(From the blog "Practical Parenting")
There’s nothing sweeter than the sight and sound of a baby laughing. Fascinated by what makes babies laugh, researchers set out to create a song that will do just that.
With the help of music psychologist Lauren Stewart and musician Imogen Heap, Lecturer in Developmental Psychology, Goldsmiths, University of London, Caspar Addyman shared their findings in an article published on The Conversation.
“The first step was to discover what was already known about the sounds and music that might make babies happy,” he explained.
“The next step was to find the right composer: Grammy-award winner Imogen Heap, who happened to have an 18-month-old daughter.
As for the song, Addyman said it, “ought to be in a major key with a simple and repetitive main melody with musical devices like drum rolls, key changes and rising pitch glides to provide opportunities for anticipation and surprise.
“Because babies’ heart rates are much faster than ours so the music ought to be more uptempo than we would expect. And finally, it should have an energetic female vocal, ideally recorded in the presence of an actual baby.”
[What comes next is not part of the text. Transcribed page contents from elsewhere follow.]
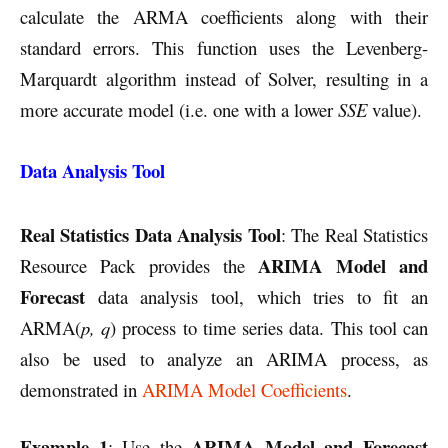
calculate the ARMA coefficients along with their
standard errors. This function uses the Levenberg-
Marquardt algorithm instead of Solver, resulting in a
more accurate model (i.e. one with a lower
SSE
value).
Data Analysis Tool
Real Statistics Data Analysis
Tool
: The Real Statistics
ARIMA Model and
Resource Pack provides the
Forecast
data analysis tool, which tries to fit an
ARMA(
p, q
) process to time series data. This tool can
also be used to analyze an ARIMA process, as
demonstrated in
ARIMA Model Coefficients
.
Example 1
ARIMA Model and Forecast
: Use the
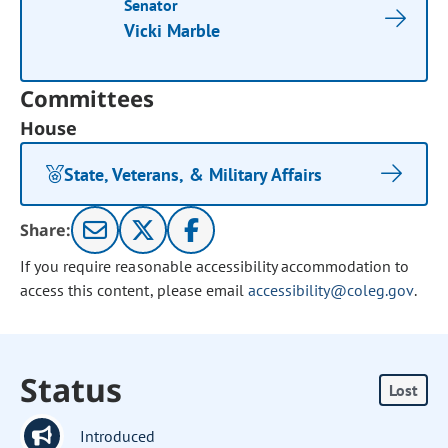
Senator
Vicki Marble
Committees
House
State, Veterans, & Military Affairs
Share:
If you require reasonable accessibility accommodation to
access this content, please email
accessibility@coleg.gov
.
Status
Lost
Introduced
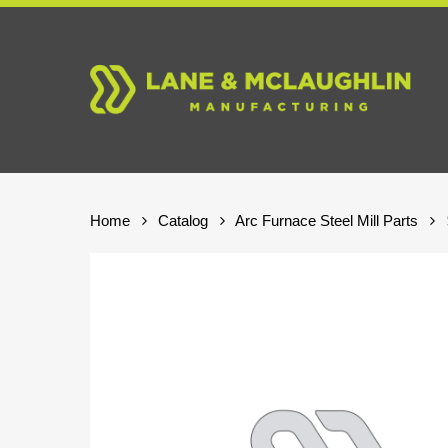
Skip
to
main
content
Home
Catalog
Arc Furnace Steel Mill Parts
Hit enter to search or ESC to close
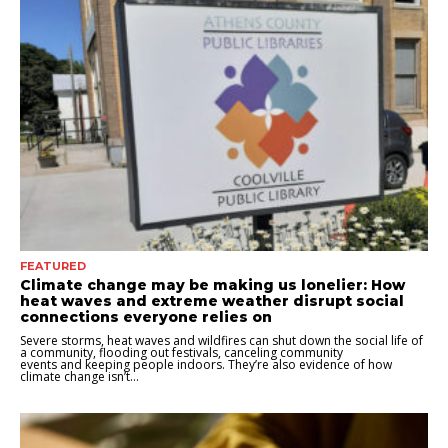
FEATURED
Climate change may be making us lonelier: How
heat waves and extreme weather disrupt social
connections everyone relies on
Severe storms, heat waves and wildfires can shut down the social life of
a community, flooding out festivals, canceling community
events and keeping people indoors. They’re also evidence of how
climate change isn’t...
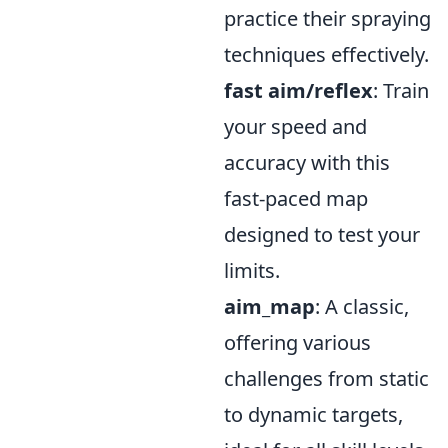
practice their spraying
techniques effectively.
fast aim/reflex
: Train
your speed and
accuracy with this
fast-paced map
designed to test your
limits.
aim_map
: A classic,
offering various
challenges from static
to dynamic targets,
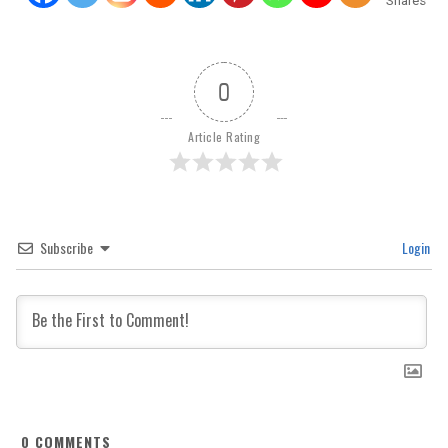
Shares
0
Article Rating
Subscribe
Login
0
COMMENTS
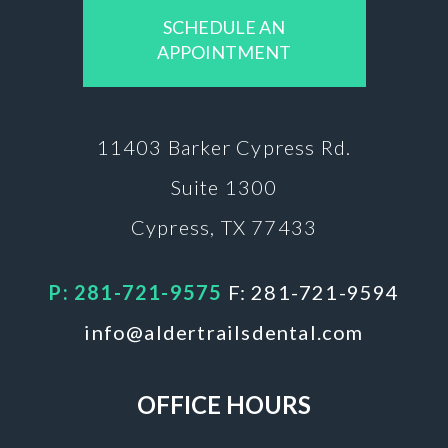
SCHEDULE AN
APPOINTMENT
11403 Barker
Cypress Rd.
Suite 1300
Cypress, TX 77433
P: 281-721-9575
F: 281-721-9594
info@aldertrailsdental.com
OFFICE HOURS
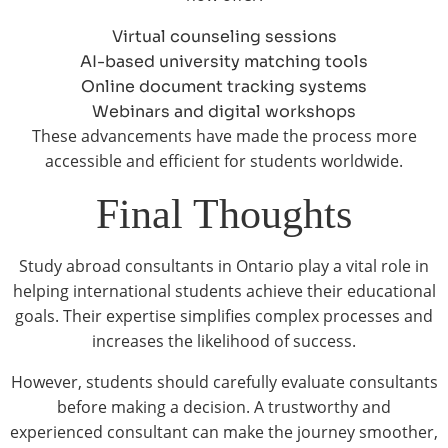
Virtual counseling sessions
AI-based university matching tools
Online document tracking systems
Webinars and digital workshops
These advancements have made the process more
accessible and efficient for students worldwide.
Final Thoughts
Study abroad consultants in Ontario play a vital role in
helping international students achieve their educational
goals. Their expertise simplifies complex processes and
increases the likelihood of success.
However, students should carefully evaluate consultants
before making a decision. A trustworthy and
experienced consultant can make the journey smoother,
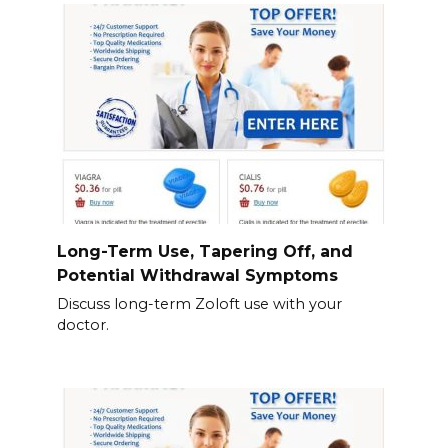
Long-Term Use, Tapering Off, and
Potential Withdrawal Symptoms
Discuss long-term Zoloft use with your
doctor.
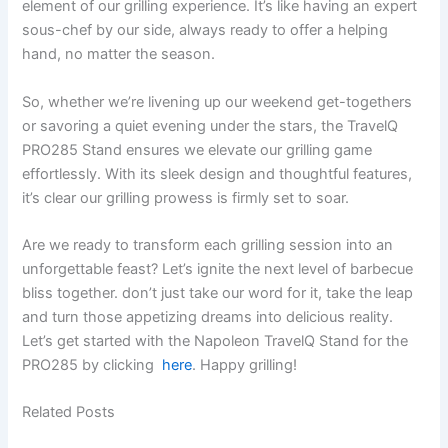
element ​of our grilling experience. It’s like having an expert
sous-chef by our side, always ready to offer a helping​
hand, no matter the season.
So, whether we’re livening up our weekend get-togethers
or savoring⁤ a quiet evening ⁣under the stars, the TravelQ
PRO285 Stand ensures we elevate ⁣our grilling game
effortlessly. With‍ its ‌sleek design and thoughtful features, ​
it’s clear our grilling prowess‌ is firmly ⁢set to‌ soar.
Are we ready to transform each grilling session into‍ an
unforgettable ​feast? Let’s ignite the​ next level of barbecue
bliss together. don’t just take our word for it, take the leap
and turn those appetizing ​dreams into delicious reality.
⁣Let’s get started with ‌the Napoleon ‍TravelQ Stand for the
‍PRO285 ​by clicking ‍
here
. ⁢Happy grilling!
Related Posts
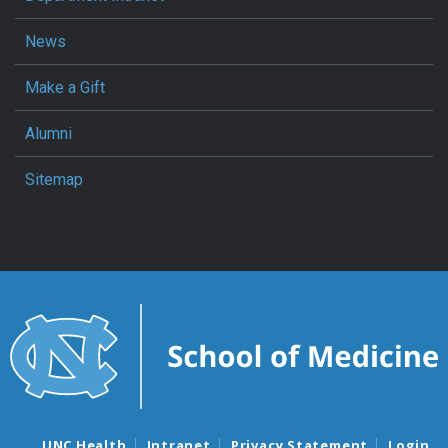
News
Make a Gift
Alumni
Sitemap
UNC Health
Intranet
Privacy Statement
Login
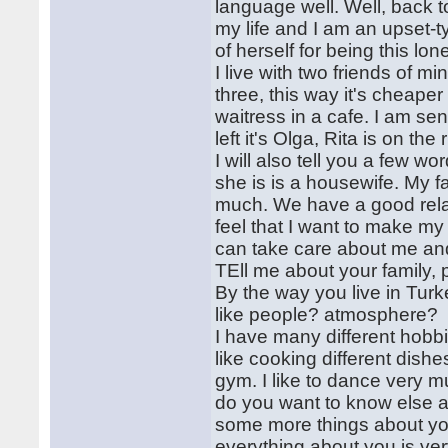
language well. Well, back t
my life and I am an upset-t
of herself for being this lo
I live with two friends of m
three, this way it's cheape
waitress in a cafe. I am se
left it's Olga, Rita is on the r
I will also tell you a few 
she is is a housewife. My fa
much. We have a good relati
feel that I want to make my 
can take care about me a
TEll me about your family,
By the way you live in Tur
like people? atmosphere?
I have many different hobb
like cooking different dishe
gym. I like to dance very m
do you want to know else a
some more things about your
everything about you is ver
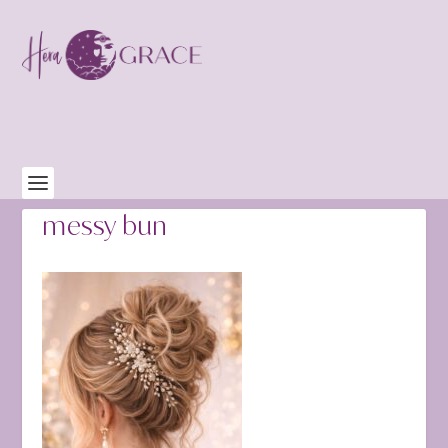
messy bun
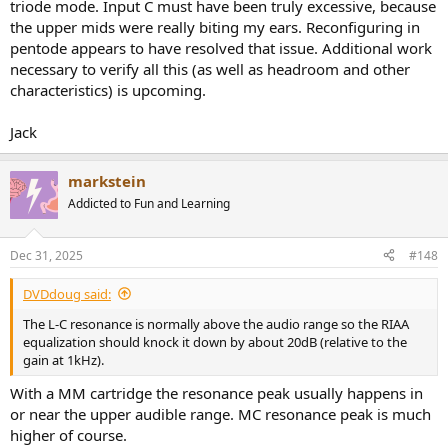
triode mode. Input C must have been truly excessive, because
the upper mids were really biting my ears. Reconfiguring in
pentode appears to have resolved that issue. Additional work
necessary to verify all this (as well as headroom and other
characteristics) is upcoming.
Jack
markstein
Addicted to Fun and Learning
Dec 31, 2025
#148
DVDdoug said:
The L-C resonance is normally above the audio range so the RIAA
equalization should knock it down by about 20dB (relative to the
gain at 1kHz).
With a MM cartridge the resonance peak usually happens in
or near the upper audible range. MC resonance peak is much
higher of course.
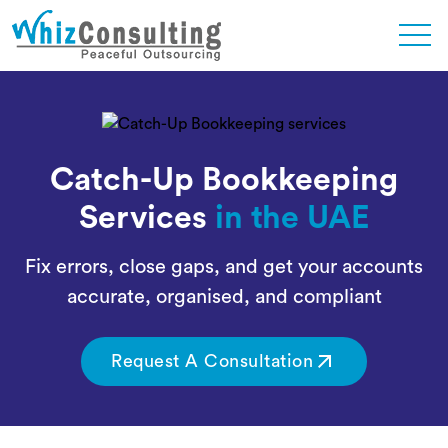
Skip
to
content
Whiz
Consulting
Catch-Up Bookkeeping
Services
in the UAE
Fix errors, close gaps, and get your accounts
accurate, organised, and compliant
Request A Consultation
Heap took on the task of creating four melodies to test in the lab, two fast and two slow tempos. 26 babies then put the music to the test.
“Amazingly most of the parents and 20 out of 26 babies seemed to share a clear preference for one particular melody.”
Heap then turned it into a full-length song, using silly sounds that were voted on by around 2,500 parents.
“The top ten sounds included “boo!” (66%), raspberries (57%), sneezing (51%), animal sounds (23%) and baby laughter (28%).”
Most importantly, parents had to enjoy it too.